When I arrived at their home, Scarlett’s twin ran to the door when I knocked. As the door opened he said to me “Thank you for coming here! My sister wakes me up all night”. The whole family had been affected by Scarlett’s difficulty sleeping, and they all needed a full night’s sleep.
I sat down with Mum, Dad and the twins at the table. We made Bedtime Rules posters for both of the twins (as we didn’t want Scarlett to feel singled out). I consulted with Mum and Dad and we came up with 3 rules that suited their situation, and the children chose 1 rule each. The rules included that Scarlett was allowed to call her parents and they would come once only in the night, and that she could go to the toilet on her own whenever she needed to. I wrote the rules on their posters and the children decorated their posters beautifully with markers and stickers.
While the children decorated their posters, Mum, Dad and I discussed their options with sleep training techniques. Mum wasn’t sure and wanted to think about it. We had an hour or so until bedtime, so that was fine.
We then went and looked at the children’s bedrooms. The sleep environments were great! Nice and dark, dull night-lights and they used fans for white noise. After we had looked at the bedrooms, Mum and I talked in the hallway about sleep training. She had mulled over the different methods and decided that in-room techniques would be too over-stimulating for her daughter, and after further discussion, Mum decided that Extinction was going to be the quickest and most consistent method for her. We also discussed using Silent Returns if Scarlett decided to come out of her bed at night.
After dinner, it was time to start the children’s wind down routine. Scarlett’s Mum already had a fantastic wind down routine in place – being a mum of twins, she already knew that routine was the key to success with multiples. We included the children’s cuddly toys in the bedtime routine to role-play what we expected of Scarlett (and her brother) at bedtime.
Finally it was bedtime. Mum and Dad gave both of the children one more hug and one more kiss and said goodnight. We went out to the kitchen and sat at the table to finish going through Scarlett’s sleep assessment and ensure that Mum and Dad were clear about our plan and most importantly comfortable with what we had put in place. Scarlett was going well. So far, so good.
Then Scarlett started to call out that she needed to go to the toilet. This was a common stalling tactic for Scarlett, and she had just been to the toilet only minutes before hand. Now that Scarlett’s bedtime rules included that she could go to the toilet on her own any time she needed to, Mum and Dad were no longer required to come and help her. Because Mum and Dad weren’t coming, Scarlett started to kick the wall next to her bed. Then she started to yell louder.
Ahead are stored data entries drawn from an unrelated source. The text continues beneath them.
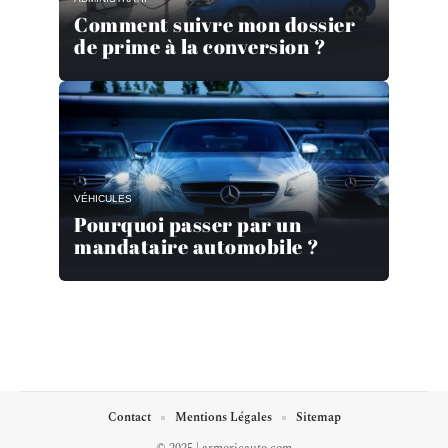
Comment suivre mon dossier
de prime à la conversion ?
VÉHICULES
Pourquoi passer par un
mandataire automobile ?
Contact
Mentions Légales
Sitemap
Dad decided to pop his head in to Scarlett’s room and remind her of the bedtime rule that she could go any time she needed to on her own, then he came straight back to the kitchen.
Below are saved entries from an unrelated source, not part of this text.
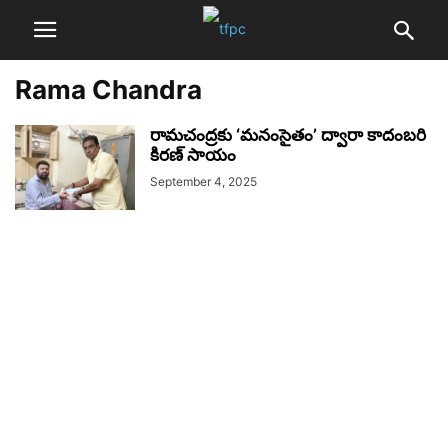
Rama Chandra
రామచంద్రకు ‘మ‌నంసైతం’ ద్వారా కాదంబరి
కిరణ్ సాయం
September 4, 2025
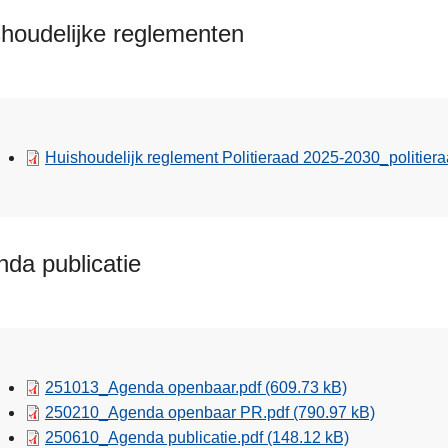
houdelijke reglementen
Huishoudelijk reglement Politieraad 2025-2030_politier
da publicatie
251013_Agenda openbaar.pdf
(609.73 kB)
250210_Agenda openbaar PR.pdf
(790.97 kB)
250610_Agenda publicatie.pdf
(148.12 kB)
Scarlett then realised that what she was trying to do was no longer working. She started to cry, and within 10 minutes, she was asleep. That night she woke once in the night, and grizzled for 10 minutes and went straight back to sleep. The next night, she didn’t even get up out of bed to use the toilet after she had been tucked in for the night, and she woke to use the toilet at 4am on her own and went straight back to bed! This continued for the next night too. Every night that Scarlett followed the Bedtime Rules, the ‘Sleep Fairy’ came and gave her a sparkly note to tell her how proud she was!
On the fourth night, Scarlett had her extinction burst. An extinction burst is a common regression that happens 3 or 4 nights in to sleep training because the child realises that what you are doing is working, and has even more of the behavior you are trying to eliminate to try return circumstances to their previous state. Mum and Dad ‘gave in’ and took Scarlett to the toilet once that night – but in reality they still did very well and I made sure that they knew that they certainly didn’t fail because it can be incredibly difficult on extinction burst night and we’re all human!
After that, Scarlett’s sleep was like a dream that mum couldn’t believe had happened after nearly 4 years! Well done Mum, Dad and especially Scarlett!